Lebih mirisnya lagi saudara Azwardi mencibir inong keude kupi dengan ucapan, “nyan inong cot; inong peukanjai bansa; nyan hana lam kamuh inong Aceh”, entah dari mana sumber kebenarannya yang menyebutkan perempuan warung kopi adalah sosok perempuan yang menjatuhkan martabat suatu bangsa. Tak hanya itu, saudara Azwardi kembali menguatkan argumennya dengan termilogi adat Aceh, perempuan itu adalah purumoh (orang rumah) yang secara kontektual aktifitas perempuan dibatasi.

Pandangan Azwardi tentang perempuan sebagai “purumoh” sangat bertolak belakang dengan spirit Cut Nyak Dhien. Walaupun Cut Nyak Dhien berasal dari keluarga bangsawan yang taat beragama, dia menghabiskan masa hidupnya bergerilya ke hutan-hutan melawan penjajah Belanda.
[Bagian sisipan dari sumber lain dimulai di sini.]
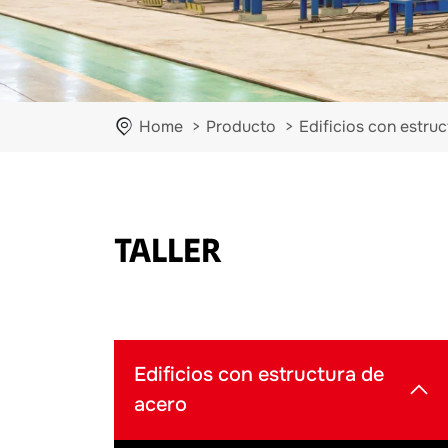
Home
Producto
Edificios con estru
TALLER
Edificios con estructura de
acero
Beda halnya dengan Raden Adjeng Kartini, seorang perempuan dari kalangan priayi atau kelas bangsawan Jawa yang menghabiskan sisa hidupnya di kraton.

Sejarah juga mencatat, salah satu alasan Cut Nyak Ddien menerima lamaran Teuku Umar, lantaran Cut Nyak Dhien mempersilakannya untuk ikut serta bertempur di medan perang melawan Belanda ketika itu. ikut sertanya Cut Nyak Dhien selaku perempuan dalam pertempuran  membuat moral semangat pejuang Aceh semakin mengalir. Dan lewat sejarah inilah telah membuktikan keberadaan kaum perempuan Aceh bukanlah sebagai “purumoh” yang ditafsirkan selama ini.
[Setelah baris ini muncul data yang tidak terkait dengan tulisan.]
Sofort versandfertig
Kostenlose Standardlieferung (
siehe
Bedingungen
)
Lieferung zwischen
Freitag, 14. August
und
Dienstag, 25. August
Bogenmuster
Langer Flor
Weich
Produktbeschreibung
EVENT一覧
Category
Kembali ke Inong keude Kupi yang disebut-sebut kaum yang melawan kodratnya sebagai perempuan. Terlalu taklib jika kita menuduhnya seperti itu. Menurut para teolog Islam kodrat definisikan secara umum berasal dari kata qâdir yakni, apabila berkehendak, akan berbuat sesuatu dan apabila berkehendak, akan meninggalkannya.

Kodrat merupakan salah satu sifat yang bisa kita temukan dalam diri kita sendiri pada tingkatan terbatas. Kita tidak menyadari pada dasarnya kodrat itu muncul dari naluri manusia itu sendiri. Apa saja naluri itu? naluri itu sama hal yang telah dicontohkan oleh saudara Azwardi ketika ada inong keude kupi yang menjejerkan bahunya, nimbrung, mejeng, kongkow, ketawa-ketawa, dan ngakak. Dan apakah naluri ini tidak dimiliki oleh agam keude kupi? Tak sewajarnya jika kita cuma menyalahkan inong keude kupi saja, bukankah inong dan agam keude kopi sama-sama dianugerah naluri manusia oleh Allah SWT. Lihatlah kekurangan dan kelebihan seseorang itu sebagai pengalaman hidup, dan tidak ada makluk yang sempurna di dunia ini diciptakan oleh Allah dengan kodrat-Nya.